■ Task objective
In the records below, begin at the line containing "Task: Click on the Tolygi kultūrinė raida" and end at the line containing "The height and width of the screenshot is (1454, 1000)."; quote every line in that span exactly, including both boundary lines, and no others.

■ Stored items
Content starts

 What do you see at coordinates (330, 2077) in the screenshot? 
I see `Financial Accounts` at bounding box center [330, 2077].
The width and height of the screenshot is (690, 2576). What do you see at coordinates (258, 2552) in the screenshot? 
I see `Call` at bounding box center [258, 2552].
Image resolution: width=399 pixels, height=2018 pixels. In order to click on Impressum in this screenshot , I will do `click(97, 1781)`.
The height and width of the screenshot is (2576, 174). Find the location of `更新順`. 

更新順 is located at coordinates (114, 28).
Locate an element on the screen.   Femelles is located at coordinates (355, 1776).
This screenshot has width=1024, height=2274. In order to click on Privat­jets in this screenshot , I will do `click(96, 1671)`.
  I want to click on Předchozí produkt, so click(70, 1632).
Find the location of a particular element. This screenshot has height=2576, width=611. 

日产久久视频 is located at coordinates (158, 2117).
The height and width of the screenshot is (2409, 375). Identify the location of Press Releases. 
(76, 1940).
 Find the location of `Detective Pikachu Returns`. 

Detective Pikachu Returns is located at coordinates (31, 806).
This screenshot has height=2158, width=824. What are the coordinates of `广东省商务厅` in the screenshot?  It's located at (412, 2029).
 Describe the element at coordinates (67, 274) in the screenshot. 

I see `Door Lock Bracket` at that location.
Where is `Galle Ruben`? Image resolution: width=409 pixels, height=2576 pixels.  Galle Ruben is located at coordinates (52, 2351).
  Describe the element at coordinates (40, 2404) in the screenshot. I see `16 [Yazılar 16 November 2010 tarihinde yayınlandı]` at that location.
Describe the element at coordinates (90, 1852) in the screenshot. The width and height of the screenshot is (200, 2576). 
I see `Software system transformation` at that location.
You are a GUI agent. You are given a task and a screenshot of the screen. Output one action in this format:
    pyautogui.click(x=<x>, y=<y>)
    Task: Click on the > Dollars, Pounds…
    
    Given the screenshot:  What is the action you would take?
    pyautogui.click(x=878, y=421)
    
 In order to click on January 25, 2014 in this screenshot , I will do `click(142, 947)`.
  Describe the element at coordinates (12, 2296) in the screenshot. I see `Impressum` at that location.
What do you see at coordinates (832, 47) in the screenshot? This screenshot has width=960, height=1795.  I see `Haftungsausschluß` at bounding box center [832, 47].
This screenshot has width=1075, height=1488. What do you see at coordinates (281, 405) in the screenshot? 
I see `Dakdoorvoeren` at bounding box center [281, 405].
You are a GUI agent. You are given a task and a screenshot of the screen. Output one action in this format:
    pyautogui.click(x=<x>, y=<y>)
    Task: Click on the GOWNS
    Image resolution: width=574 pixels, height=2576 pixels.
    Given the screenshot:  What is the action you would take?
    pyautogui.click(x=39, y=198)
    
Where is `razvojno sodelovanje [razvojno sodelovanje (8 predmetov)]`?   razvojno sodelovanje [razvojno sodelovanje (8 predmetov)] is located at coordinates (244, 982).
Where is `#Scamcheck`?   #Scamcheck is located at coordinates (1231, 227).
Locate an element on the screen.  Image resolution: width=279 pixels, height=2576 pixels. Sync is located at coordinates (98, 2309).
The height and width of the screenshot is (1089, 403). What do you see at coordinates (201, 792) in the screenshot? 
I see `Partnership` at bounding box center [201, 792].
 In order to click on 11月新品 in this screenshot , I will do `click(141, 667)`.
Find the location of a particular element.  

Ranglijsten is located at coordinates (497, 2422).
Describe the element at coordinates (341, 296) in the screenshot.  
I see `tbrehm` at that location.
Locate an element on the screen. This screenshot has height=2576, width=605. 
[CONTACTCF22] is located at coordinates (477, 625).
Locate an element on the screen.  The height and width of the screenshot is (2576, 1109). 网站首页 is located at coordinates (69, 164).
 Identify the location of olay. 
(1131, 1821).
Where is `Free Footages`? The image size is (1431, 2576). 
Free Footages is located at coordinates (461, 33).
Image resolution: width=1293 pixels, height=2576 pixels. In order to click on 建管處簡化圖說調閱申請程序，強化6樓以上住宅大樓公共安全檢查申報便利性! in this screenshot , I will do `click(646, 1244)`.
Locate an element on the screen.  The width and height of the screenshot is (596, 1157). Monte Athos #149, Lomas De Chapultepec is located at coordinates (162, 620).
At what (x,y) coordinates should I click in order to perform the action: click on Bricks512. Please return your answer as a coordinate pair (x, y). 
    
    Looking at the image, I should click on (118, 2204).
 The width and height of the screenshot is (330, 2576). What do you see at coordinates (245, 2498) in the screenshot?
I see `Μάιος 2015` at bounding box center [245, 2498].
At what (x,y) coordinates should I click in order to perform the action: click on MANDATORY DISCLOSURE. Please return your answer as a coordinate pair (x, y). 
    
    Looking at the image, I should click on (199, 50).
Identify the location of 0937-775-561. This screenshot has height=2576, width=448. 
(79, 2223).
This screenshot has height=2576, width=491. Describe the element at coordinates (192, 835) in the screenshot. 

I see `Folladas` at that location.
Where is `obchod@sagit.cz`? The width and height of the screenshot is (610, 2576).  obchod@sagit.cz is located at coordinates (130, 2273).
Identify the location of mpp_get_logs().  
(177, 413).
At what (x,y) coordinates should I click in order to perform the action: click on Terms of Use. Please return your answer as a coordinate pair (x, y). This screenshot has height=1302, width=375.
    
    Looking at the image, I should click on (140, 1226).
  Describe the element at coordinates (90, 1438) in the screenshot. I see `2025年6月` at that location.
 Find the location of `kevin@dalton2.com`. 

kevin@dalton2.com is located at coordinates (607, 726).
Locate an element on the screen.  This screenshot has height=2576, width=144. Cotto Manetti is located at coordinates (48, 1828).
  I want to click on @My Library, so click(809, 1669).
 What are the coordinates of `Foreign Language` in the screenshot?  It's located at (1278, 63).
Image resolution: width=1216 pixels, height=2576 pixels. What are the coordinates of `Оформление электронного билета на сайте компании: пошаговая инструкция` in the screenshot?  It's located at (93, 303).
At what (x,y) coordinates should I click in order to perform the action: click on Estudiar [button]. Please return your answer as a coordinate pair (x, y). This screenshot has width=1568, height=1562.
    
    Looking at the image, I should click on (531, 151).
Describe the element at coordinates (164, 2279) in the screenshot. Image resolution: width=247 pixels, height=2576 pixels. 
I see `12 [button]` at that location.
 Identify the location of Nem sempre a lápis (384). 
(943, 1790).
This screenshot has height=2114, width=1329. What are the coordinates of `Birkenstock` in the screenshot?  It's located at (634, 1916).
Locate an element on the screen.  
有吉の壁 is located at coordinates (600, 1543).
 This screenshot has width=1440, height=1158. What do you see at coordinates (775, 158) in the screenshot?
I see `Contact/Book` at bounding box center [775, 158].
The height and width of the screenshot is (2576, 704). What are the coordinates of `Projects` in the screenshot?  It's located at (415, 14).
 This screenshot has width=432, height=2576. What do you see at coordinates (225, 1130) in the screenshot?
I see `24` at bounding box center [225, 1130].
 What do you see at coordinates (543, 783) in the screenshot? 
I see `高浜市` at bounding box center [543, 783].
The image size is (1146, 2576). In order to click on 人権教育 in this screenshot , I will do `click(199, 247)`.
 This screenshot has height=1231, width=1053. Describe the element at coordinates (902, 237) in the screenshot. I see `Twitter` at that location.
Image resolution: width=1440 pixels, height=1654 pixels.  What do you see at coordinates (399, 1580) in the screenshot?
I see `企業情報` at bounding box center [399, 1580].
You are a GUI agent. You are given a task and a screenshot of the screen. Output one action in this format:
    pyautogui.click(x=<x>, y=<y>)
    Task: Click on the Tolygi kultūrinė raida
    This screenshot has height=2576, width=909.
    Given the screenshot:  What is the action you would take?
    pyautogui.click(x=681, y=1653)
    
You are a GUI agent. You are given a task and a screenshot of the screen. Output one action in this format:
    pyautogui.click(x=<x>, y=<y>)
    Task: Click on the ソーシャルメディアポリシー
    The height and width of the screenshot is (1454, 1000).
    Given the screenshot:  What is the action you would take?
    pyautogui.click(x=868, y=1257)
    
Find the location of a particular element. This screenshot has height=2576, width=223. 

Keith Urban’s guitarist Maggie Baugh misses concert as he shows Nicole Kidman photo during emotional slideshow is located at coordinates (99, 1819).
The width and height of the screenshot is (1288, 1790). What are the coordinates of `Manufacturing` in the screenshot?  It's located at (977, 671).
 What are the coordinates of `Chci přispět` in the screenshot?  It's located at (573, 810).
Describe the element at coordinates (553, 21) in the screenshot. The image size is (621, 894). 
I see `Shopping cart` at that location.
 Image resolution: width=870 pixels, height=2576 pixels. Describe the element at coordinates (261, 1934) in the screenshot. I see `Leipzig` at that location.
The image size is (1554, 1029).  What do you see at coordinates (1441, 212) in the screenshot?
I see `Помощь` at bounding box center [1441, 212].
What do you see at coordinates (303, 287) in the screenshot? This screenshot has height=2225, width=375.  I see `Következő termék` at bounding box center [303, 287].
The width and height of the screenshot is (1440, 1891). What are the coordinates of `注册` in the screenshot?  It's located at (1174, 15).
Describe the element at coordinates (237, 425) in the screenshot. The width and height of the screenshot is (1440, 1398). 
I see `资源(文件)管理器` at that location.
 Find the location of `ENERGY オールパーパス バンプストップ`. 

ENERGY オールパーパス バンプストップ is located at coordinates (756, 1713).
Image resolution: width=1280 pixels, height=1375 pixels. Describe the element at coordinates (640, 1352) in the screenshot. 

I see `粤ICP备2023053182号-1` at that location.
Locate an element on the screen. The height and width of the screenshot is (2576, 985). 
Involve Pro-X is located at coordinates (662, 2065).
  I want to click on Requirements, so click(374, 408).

Content ends

■ Solution below
    Task: Click on the Tolygi kultūrinė raida
    This screenshot has height=2576, width=909.
    Given the screenshot:  What is the action you would take?
    pyautogui.click(x=681, y=1653)
    
You are a GUI agent. You are given a task and a screenshot of the screen. Output one action in this format:
    pyautogui.click(x=<x>, y=<y>)
    Task: Click on the ソーシャルメディアポリシー
    The height and width of the screenshot is (1454, 1000).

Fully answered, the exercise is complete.